Le chapitre d'un institut n'est donc pas une affaire privée qui ne concerne que les membres de cet institut. Il s'agit d'un événement ecclésial qui intéresse la communauté chrétienne tout entière. Il est normal que celle-ci s'y intéresse et se préoccupe de ses orientations. Pour un institut, c'est l'occasion privilégiée de prendre une nouvelle conscience de ses liens avec l'Église dont il exerce une partie de la mission et avec le monde auquel il est envoyé par le Christ.

Un groupe de Chrétiens peut se réunir pour vivre ensemble leur vie chrétienne en toute liberté, sans demander aucune reconnaissance juridique. À partir toutefois du moment où ils veulent être reconnus par l'Église comme un institut religieux, ils acceptent de se reconnaître gardiens d'un charisme ecclésial. Si ce groupe est constitué non seulement d'une seule communauté locale mais d'une communauté de communautés réunies en un Congrégation ou un Ordre, c'est cet ensemble qui a désormais la responsabilité de discerner collégialement la volonté de Dieu sur lui. Le chapitre Général est un moment fort de ce discernement.

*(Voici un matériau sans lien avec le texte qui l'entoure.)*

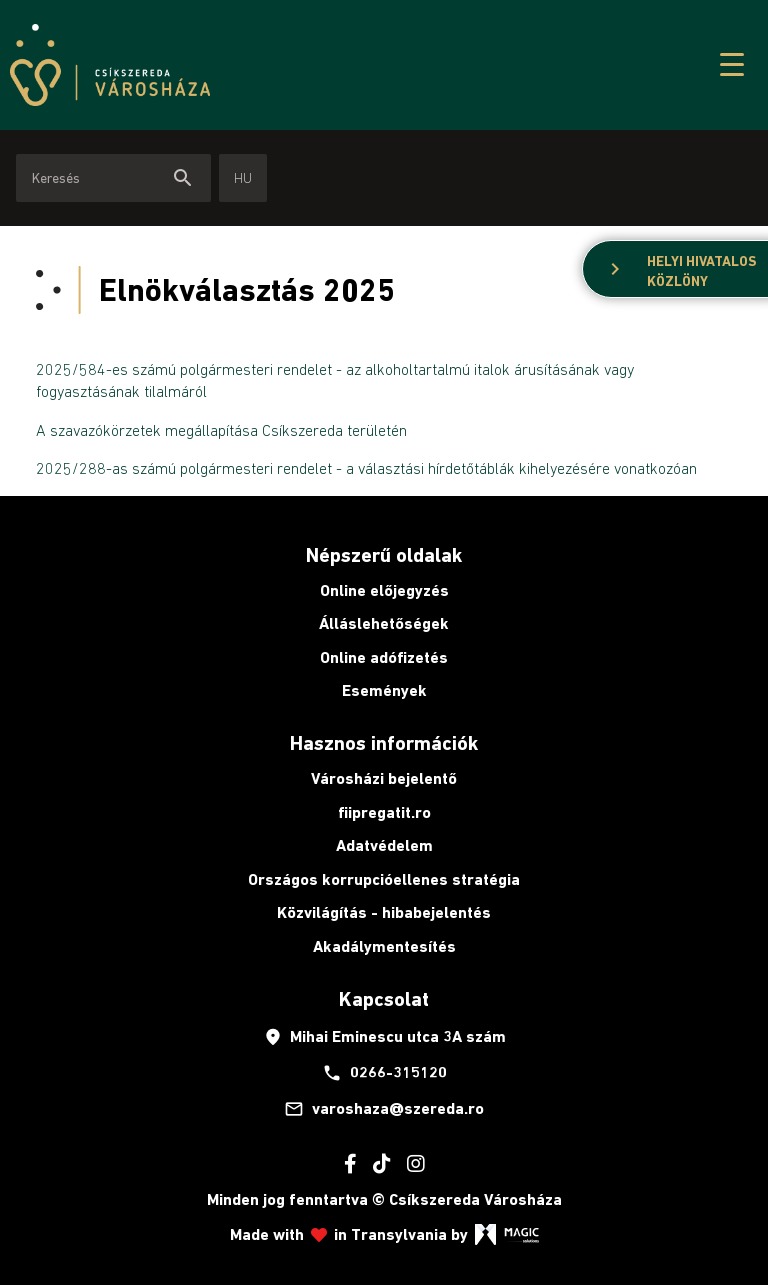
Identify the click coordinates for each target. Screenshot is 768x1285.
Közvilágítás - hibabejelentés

La vie consacrée appartient en effet à la structure même de l'Église. Elle est aussi ancienne que celle-ci. Même si une certaine convention la fait naître vers la fin du deuxième siècle de notre ère, avec l'apparition du monachisme organisé, ce n'est là guère plus qu'une convention d'historiens. Ce monachisme institutionnalisé de l'époque d'un Antoine et d'un Pachôme est en pleine continuité avec l'ascétisme chrétien des deux premiers siècles. En réalité, la vie religieuse retrace ses origines jusqu'à la première génération chrétienne et même jusqu'à l'événement de la Pentecôte.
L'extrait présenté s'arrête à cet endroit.